ECHO suspends launch of automated alarm signalling service
The ECHO (Electronic Call Handling Operations) service due to go live this month is being put back to July.
Following “full consultation” with the National Police Chiefs’ Council (NPCC), it was decided to delay the launch of the industry-backed automated alarms signalling service in light of the escalating Covid-19 pandemic.
ECHO will deliver a centralised, fully-automated electronic call handling service to reduce the pressure on the emergency services and ARCs (alarm receiving centres) by reducing call handling times and errors that could occur from a manual response handling.
A statement released on behalf of the ECHO directors said it was a regrettable but wholly appropriate step that accommodates the needs of all interested parties at the present time.
“There is a great interest in the benefits ECHO will bring to the partnership between the police and the alarms industry, yet delaying the ‘go live’ until the Covid-19 pandemic is at least stabilised is eminently in the best interest of all parties,” it added.
The decision to implement ECHO followed discussions between the NPCC and the private security industry in 2015. As a result, the NPCC set a date of April 2020 for ARCs to begin operating on an electronic platform.
Pilot schemes have proved that ECHO will improve efficiencies.
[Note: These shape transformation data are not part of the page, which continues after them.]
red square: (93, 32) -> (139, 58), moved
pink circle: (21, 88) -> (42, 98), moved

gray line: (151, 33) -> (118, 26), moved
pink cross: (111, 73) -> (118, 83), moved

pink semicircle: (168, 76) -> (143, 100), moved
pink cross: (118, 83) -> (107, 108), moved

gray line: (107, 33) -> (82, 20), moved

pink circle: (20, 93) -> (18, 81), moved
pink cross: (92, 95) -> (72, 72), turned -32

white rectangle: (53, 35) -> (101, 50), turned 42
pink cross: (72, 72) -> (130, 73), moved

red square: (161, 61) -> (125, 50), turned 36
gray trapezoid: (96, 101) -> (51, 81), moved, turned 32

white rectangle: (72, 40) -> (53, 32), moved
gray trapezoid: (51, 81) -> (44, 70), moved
A number of alarm companies and police forces have already been piloting some electronic transfers, including the Metropolitan Police Service, Essex Police, Avon and Somerset Constabulary and Northamptonshire Police.
The organisations behind ECHO – which include the British Security Industry Association (BSIA), the Fire Industry Association, the Fire and Security Association and the National Security Inspectorate – say it will generate significant savings to the emergency services as it eliminates human error. They found this was a common issue that was “brought to forefront of the discussions” between the NPCC and the private security industry following the Hatton Garden incident in 2015.
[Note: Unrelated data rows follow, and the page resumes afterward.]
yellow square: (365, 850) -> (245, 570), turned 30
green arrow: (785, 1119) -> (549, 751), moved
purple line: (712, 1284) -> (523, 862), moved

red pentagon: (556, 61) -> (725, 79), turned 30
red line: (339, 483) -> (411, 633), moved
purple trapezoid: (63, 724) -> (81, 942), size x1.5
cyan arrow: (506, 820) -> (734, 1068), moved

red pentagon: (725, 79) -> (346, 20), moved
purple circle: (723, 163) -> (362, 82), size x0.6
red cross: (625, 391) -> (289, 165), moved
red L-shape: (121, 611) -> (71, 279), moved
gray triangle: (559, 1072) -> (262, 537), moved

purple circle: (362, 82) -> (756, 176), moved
The ECHO directors say a common human error highlighted was the confusion for ARC operators between confirmed and unconfirmed alarms: “At present, most alarm calls are passed via a voice call from the ARC to the blue light responder. This is slow and resource intensive, passing these calls from machine to machine speeds the process up thereby reducing response times.”
David Wilkinson, director of technical services at the BSIA, says ECHO is a “modern, proven and highly-effective technology”.
“Currently, the speed, quality and volume of alarm calls varies significantly, and delays to calls being answered can have serious consequences,” he explained. “History shows that mistakes can be made by both parties, with telephone alarm messages being misheard or misunderstood, so adopting ECHO will go a long way to streamlining and evolving the process.”
Stu Bowman, security systems manager at Essex Police, which has been piloting the electronic platform, said: “Electronic transfer benefits the alarm user, industry and police service by eliminating communication errors or delays, providing a quicker police response. ECHO is able to provide the necessary hub to accept activations from alarm receiving centres and re-direct signals to the responding force.
“Electronic transfer will also assist control room staff to identify calls from unaccredited monitoring companies that are not entitled to request a police response.”